_EXERCISE DETAILS_. Pull out every line below holding the word "target".

_SUPPLIED DATA_.
========
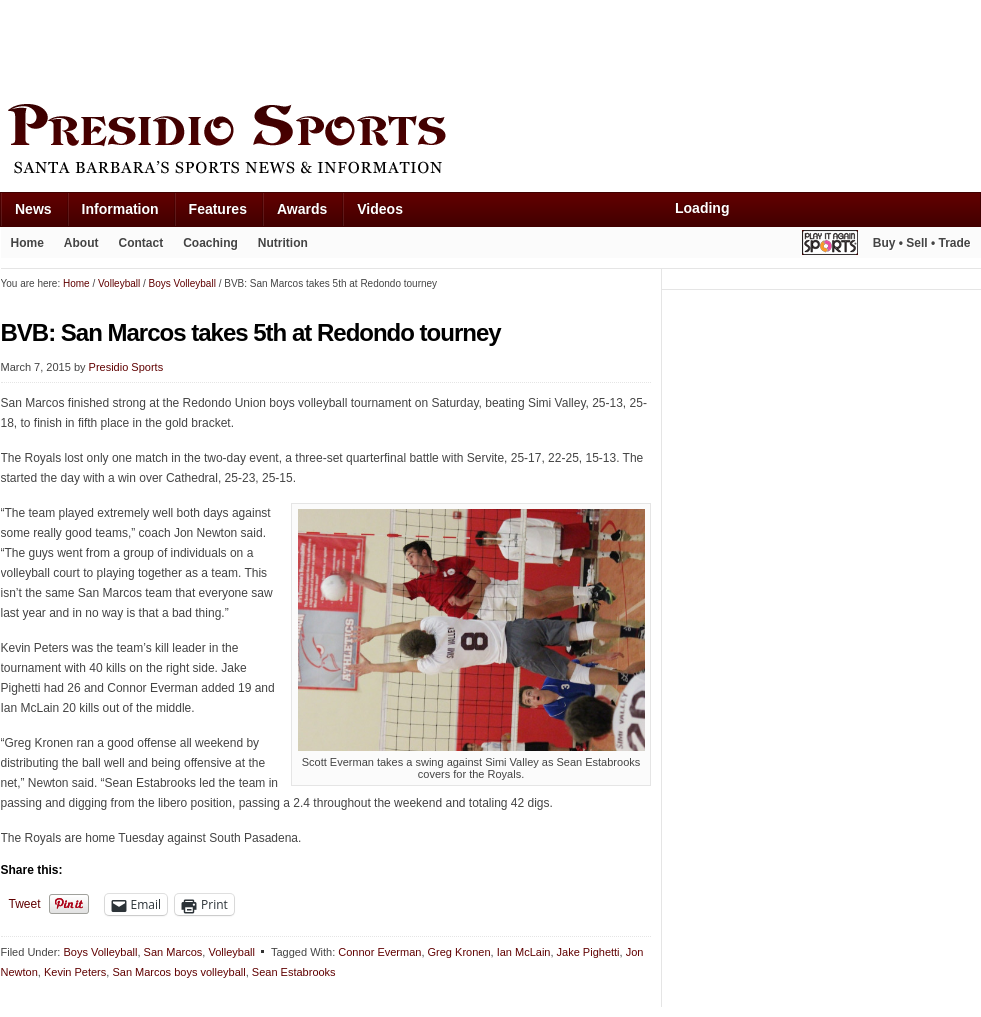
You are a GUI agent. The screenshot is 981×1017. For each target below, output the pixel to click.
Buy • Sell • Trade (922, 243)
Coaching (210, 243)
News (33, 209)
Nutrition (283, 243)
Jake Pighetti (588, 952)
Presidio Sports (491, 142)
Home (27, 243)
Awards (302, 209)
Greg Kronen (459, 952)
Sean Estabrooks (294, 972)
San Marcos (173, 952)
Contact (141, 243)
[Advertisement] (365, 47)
========
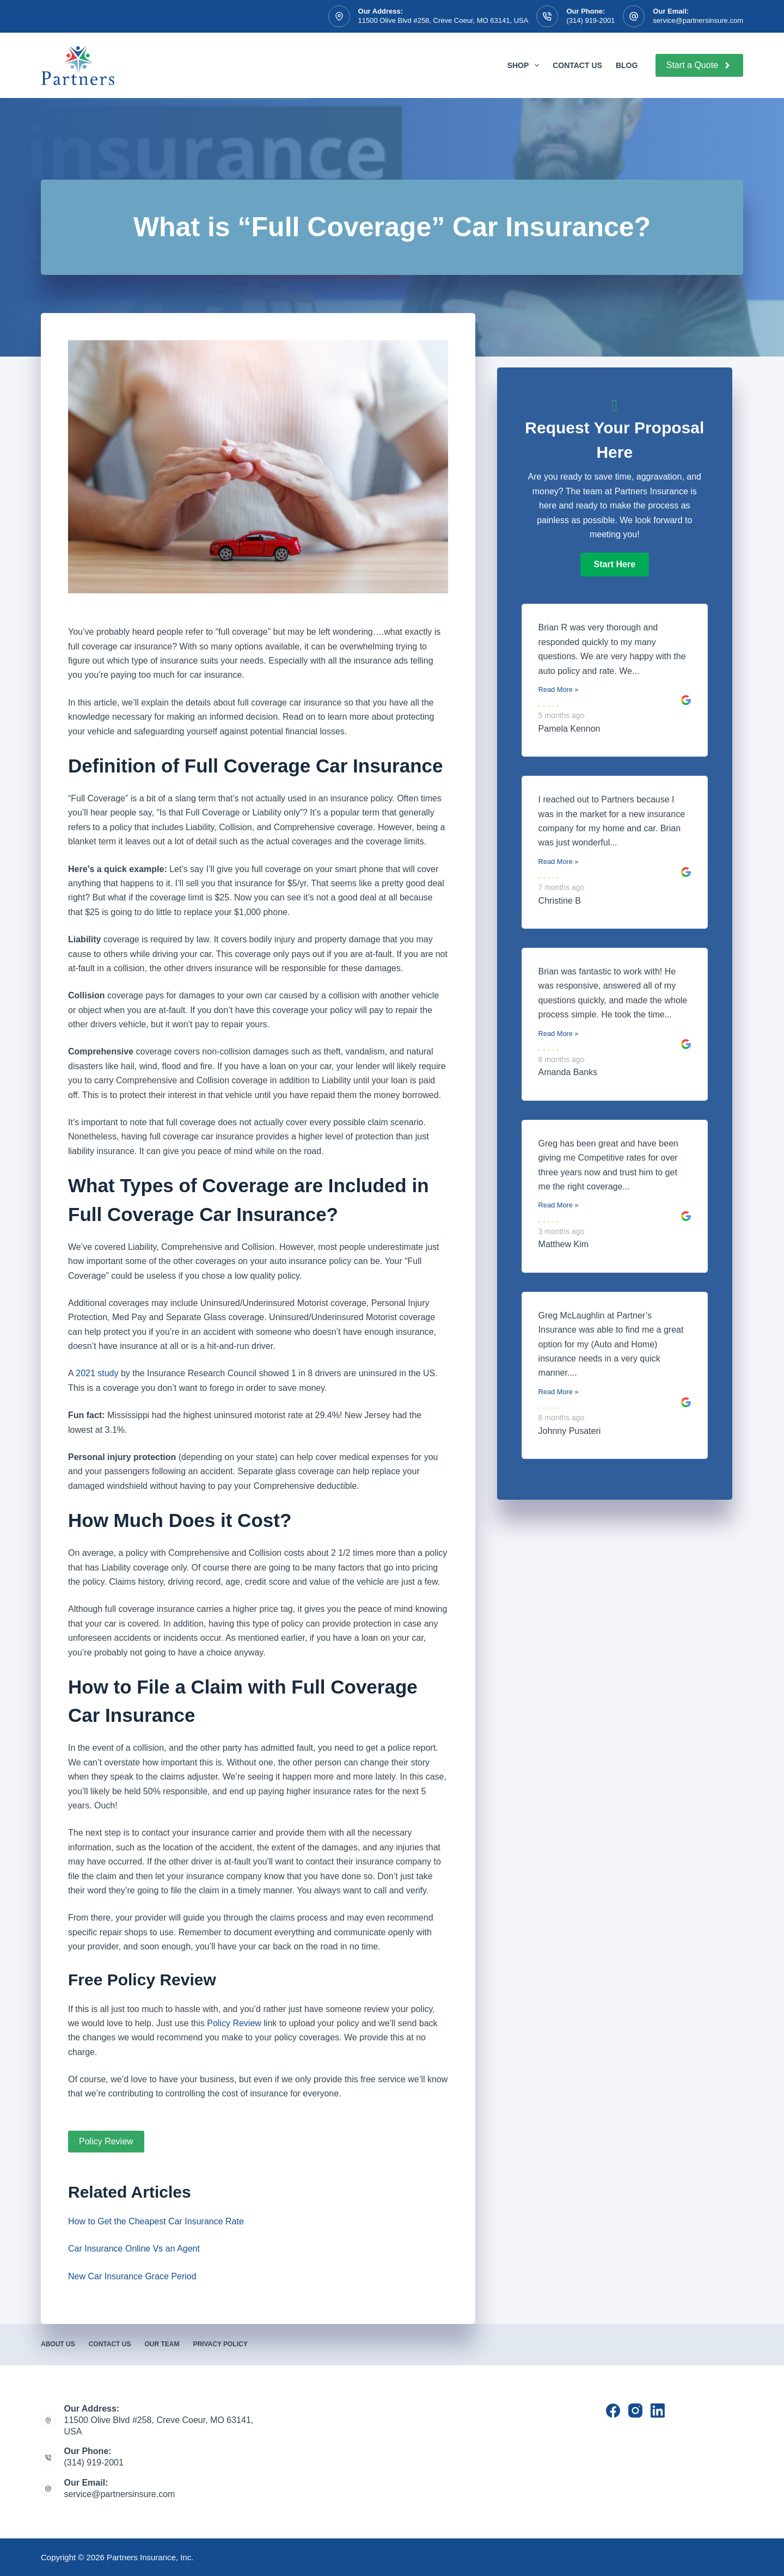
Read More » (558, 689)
========
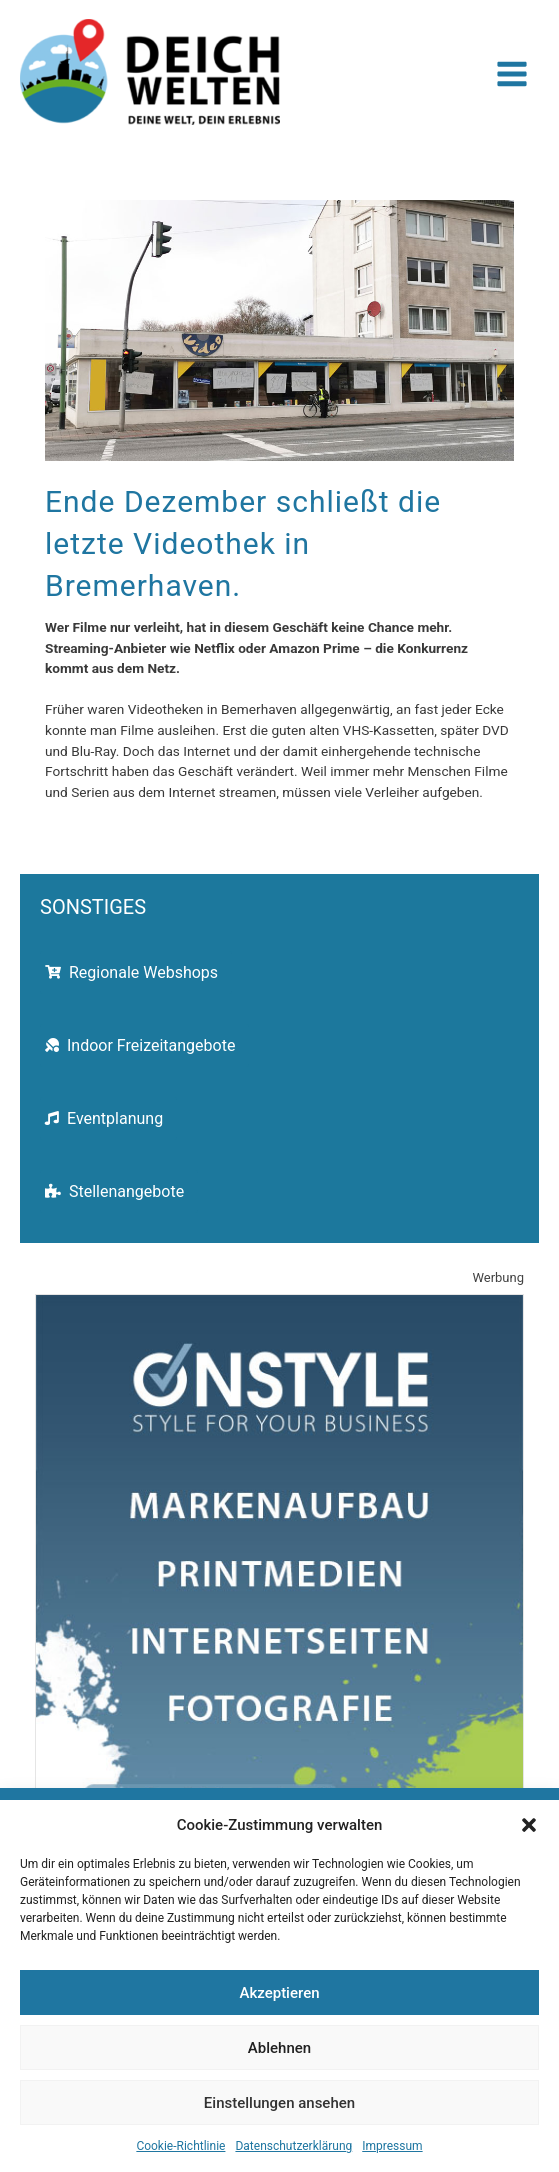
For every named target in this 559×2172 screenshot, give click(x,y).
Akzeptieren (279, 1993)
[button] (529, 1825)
========
_SOLUTION_.
You are a GUI agent. The screenshot is 981×1017. For each target below, output the pixel to click.
For every named target in this 559×2172 screenshot, give click(x,y).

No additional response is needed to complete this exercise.